Mayor quits as chairman of police authority
PUBLISHED: 15:03 27 January 2010 | UPDATED: 16:42 07 September 2010
London Mayor Boris Johnson is stepping down as head of the Metropolitan Police Authority (MPA), he announced today (Wednesday). Mr Johnson, had only been head of the authority for little over a year, but said he was quitting the post to reorganise and re
London Mayor Boris Johnson is stepping down as head of the Metropolitan Police Authority (MPA), he announced today (Wednesday).
Mr Johnson, had only been head of the authority for little over a year, but said he was quitting the post to "reorganise and refocus" his team.
The current vice chairman of the MPA Kit Malthouse will replace him.
Announcing his resignation at the City Hall, Mr Johnson said: "I am very content that crime is coming down.

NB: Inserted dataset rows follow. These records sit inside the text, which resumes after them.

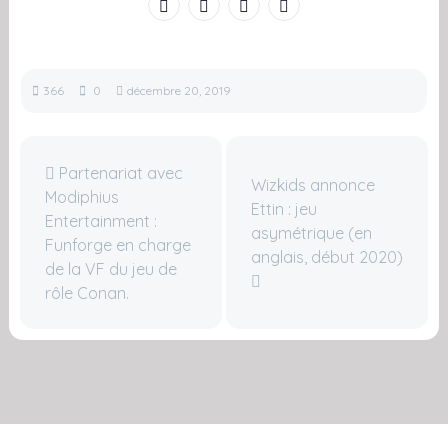
366
0
décembre 20, 2019
Partenariat avec
Wizkids annonce
Modiphius
Ettin : jeu
Entertainment :
asymétrique (en
Funforge en charge
anglais, début 2020)
de la VF du jeu de
rôle Conan.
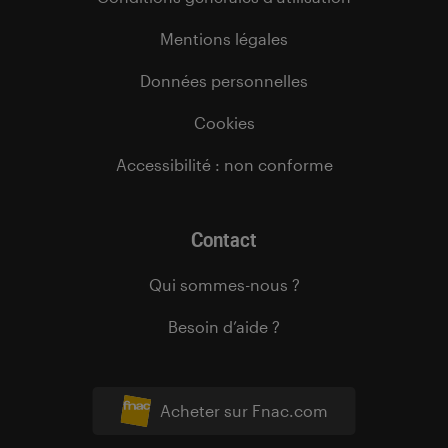
Mentions légales
Données personnelles
Cookies
Accessibilité : non conforme
Contact
Qui sommes-nous ?
Besoin d’aide ?
Acheter sur Fnac.com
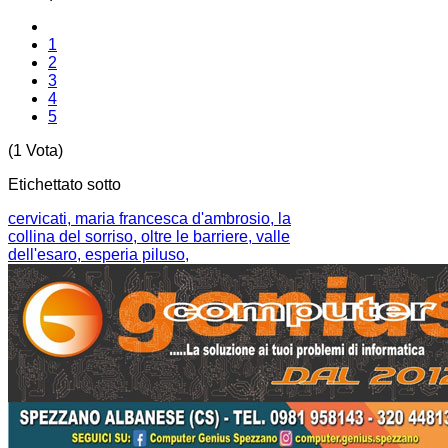
1
2
3
4
5
(1 Vota)
Etichettato sotto
cervicati,
maria francesca d'ambrosio,
la
collina del sorriso,
oltre le barriere,
valle
dell'esaro,
esperia piluso,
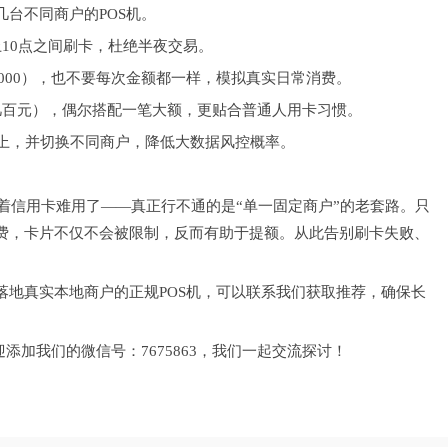
台不同商户的POS机。
10点之间刷卡，杜绝半夜交易。
5000），也不要每次金额都一样，模拟真实日常消费。
几百元），偶尔搭配一笔大额，更贴合普通人用卡习惯。
以上，并切换不同商户，降低大数据风控概率。
味着信用卡难用了——真正行不通的是“单一固定商户”的老套路。只
费，卡片不仅不会被限制，反而有助于提额。从此告别刷卡失败、
落地真实本地商户的正规POS机，可以联系我们获取推荐，确保长
添加我们的微信号：7675863，我们一起交流探讨！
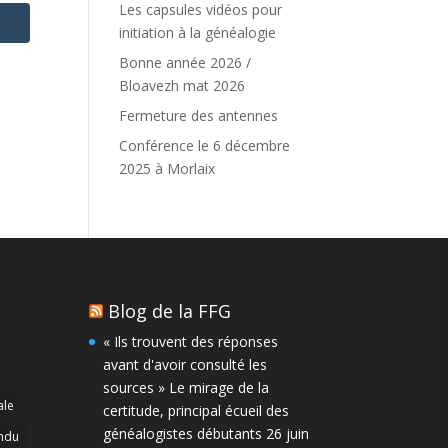
Les capsules vidéos pour
initiation à la généalogie
Bonne année 2026 /
Bloavezh mat 2026
Fermeture des antennes
Conférence le 6 décembre
2025 à Morlaix
Blog de la FFG
« Ils trouvent des réponses
avant d'avoir consulté les
sources » Le mirage de la
ale
certitude, principal écueil des
généalogistes débutants
26 juin
ndu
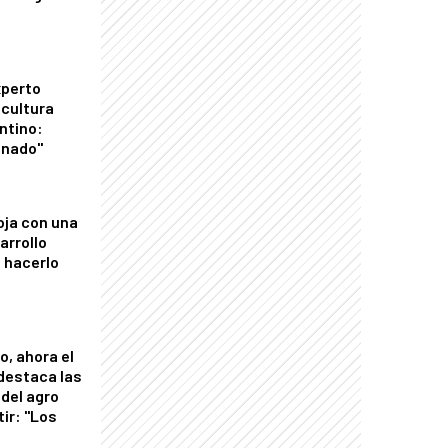
xperto
icultura
ntino:
onado"
oja con una
arrollo
 hacerlo
o, ahora el
 destaca las
del agro
tir: "Los
"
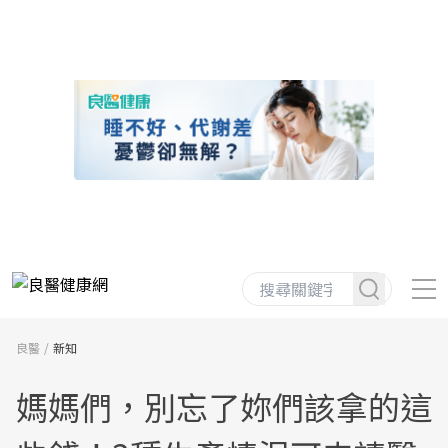
良醫
新知
媽媽們，別忘了妳們該拿的這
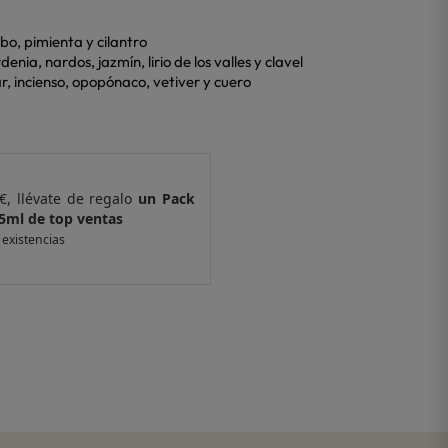
rbo, pimienta y cilantro
nia, nardos, jazmín, lirio de los valles y clavel
, incienso, opopónaco, vetiver y cuero
€, llévate de regalo
un Pack
Por compras supe
 ventas
de 6 muestras y 
 existencias
*valido en isolee.com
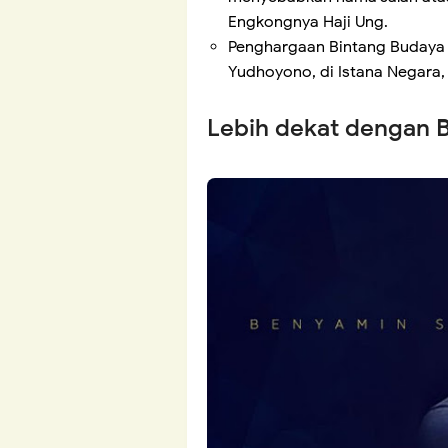
Engkongnya Haji Ung.
Penghargaan Bintang Budaya 
Yudhoyono, di Istana Negara,
Lebih dekat dengan 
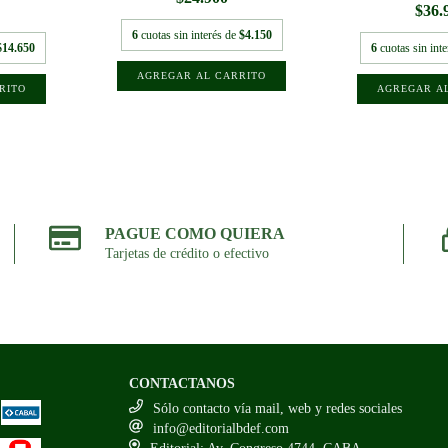
$36.
6
cuotas sin interés de
$4.150
$14.650
6
cuotas sin int
PAGUE COMO QUIERA
Tarjetas de crédito o efectivo
CONTACTANOS
Sólo contacto vía mail, web y redes sociales
info@editorialbdef.com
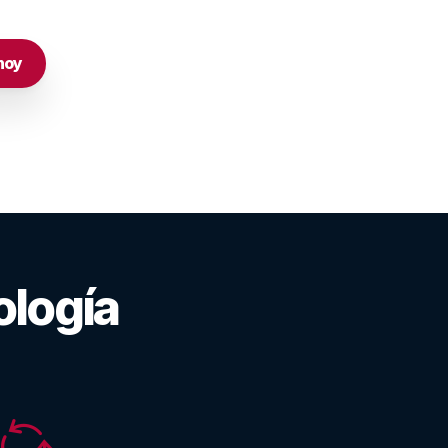
hoy
ología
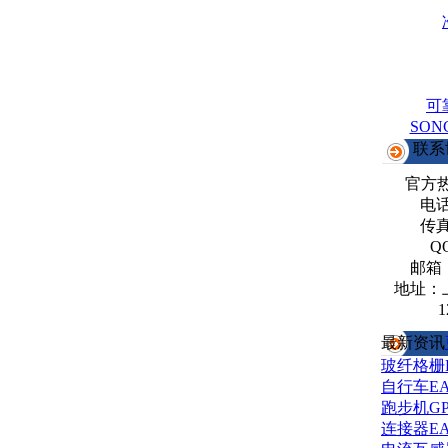
可
SO
联系
官方
电话：
传真：
Q
邮箱
地址：
1
最新资讯
玻纤格栅
自行车E
跑步机G
连接器E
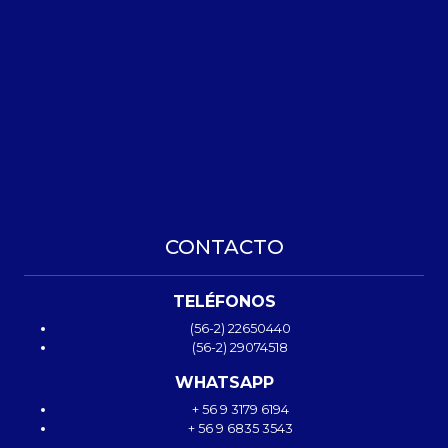
CONTACTO
TELÉFONOS
(56-2) 22650440
(56-2) 29074518
WHATSAPP
+ 56 9 3179 6194
+ 56 9 6835 3543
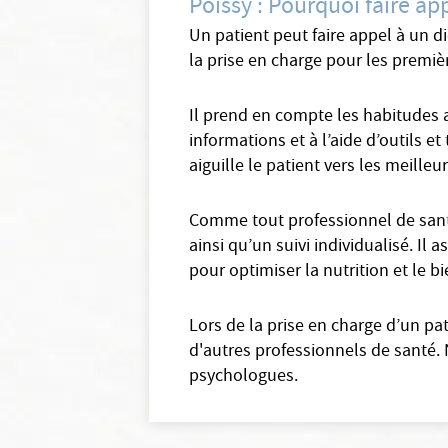
Poissy : Pourquoi faire app
Un patient peut faire appel à un d
la prise en charge pour les premièr
Il prend en compte les habitudes a
informations et à l’aide d’outils e
aiguille le patient vers les meilleu
Comme tout professionnel de santé 
ainsi qu’un suivi individualisé. Il 
pour optimiser la nutrition et le b
Lors de la prise en charge d’un pa
d'autres professionnels de santé.
psychologues.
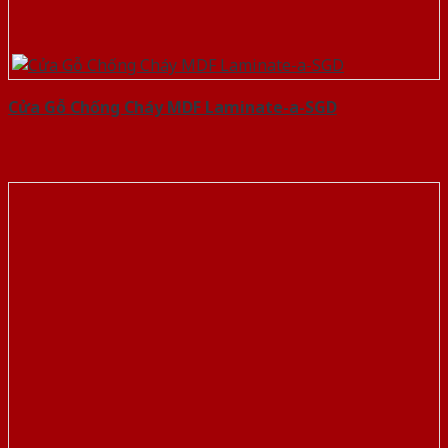
Cửa Gỗ Chống Cháy MDF Laminate-a-SGD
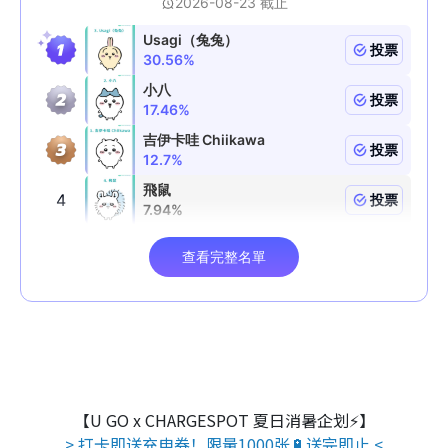
【U GO x CHARGESPOT 夏日消暑企划⚡】
> 打卡即送充电券！限量1000张🔋送完即止 <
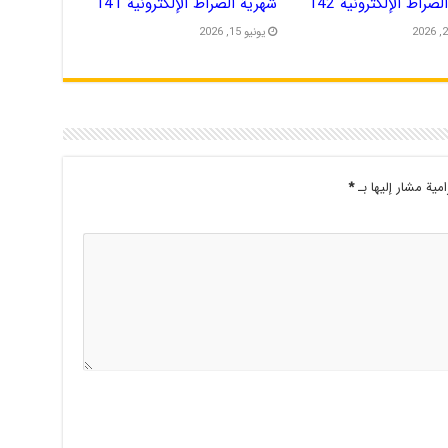
صراط الإلكترونية 142
شهریة الصراط الإلكترونية 141
يونيو 15, 2026
امية مشار إليها بـ
*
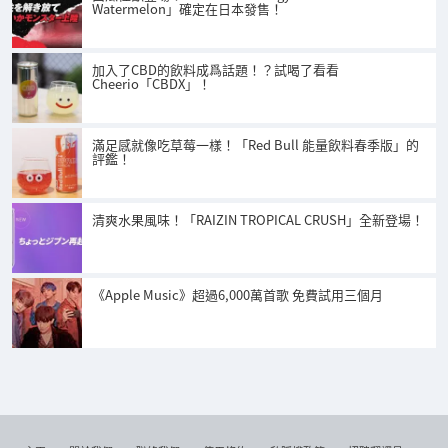
Watermelon」確定在日本發售！
加入了CBD的飲料成爲話題！？試喝了看看
Cheerio「CBDX」！
滿足感就像吃草莓一樣！「Red Bull 能量飲料春季版」的
評鑑！
清爽水果風味！「RAIZIN TROPICAL CRUSH」全新登場！
《Apple Music》超過6,000萬首歌 免費試用三個月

In view of the reforms that are under way it would be a good thing if we change the chair of the MPA. I can reassure you and reassure members of the MPA that my links with the Commissioner, Sir Paul Stephenson are as strong and as robust as ever."
Mr Johnson was able to become head of the MPA thanks to a law change in 2008 allowing the London Mayor's to lead the organisation.
Mr Johnson's stint in charge was marked by a series of controversies.
Soon after he took up the post former Commissioner Sir Ian Blair resigned claiming a lack of support from the Mayor.
Sir Ian's resignation led to an outcry among senior police officers and the mayor was accused of 'crossing the line' in political interference.
Mr Johnson added that as mayor he would still stand accountable for policing in the capital.
Lib Dem parliamentary candidate for Hampstead and Kilburn Ed Fordham accused Mr Johnson of abandoning his duty.
He said: "This is good news, not that Boris is abdicating his responsibility (which he is), but that we can now get someone in place as Chair of the MPA who concentrates on policing in London. This should ensure that proper and full attention is given to the issues of station refurbishments, the reducing police numbers in London, partnerships with local councils and also the key issue of tackling violent crime."
The Tory party announced last year that it plans to scrap the MPA altogether if they gain power in May and would have made Mr Johnson the "Sheriff" of London under radical new plans.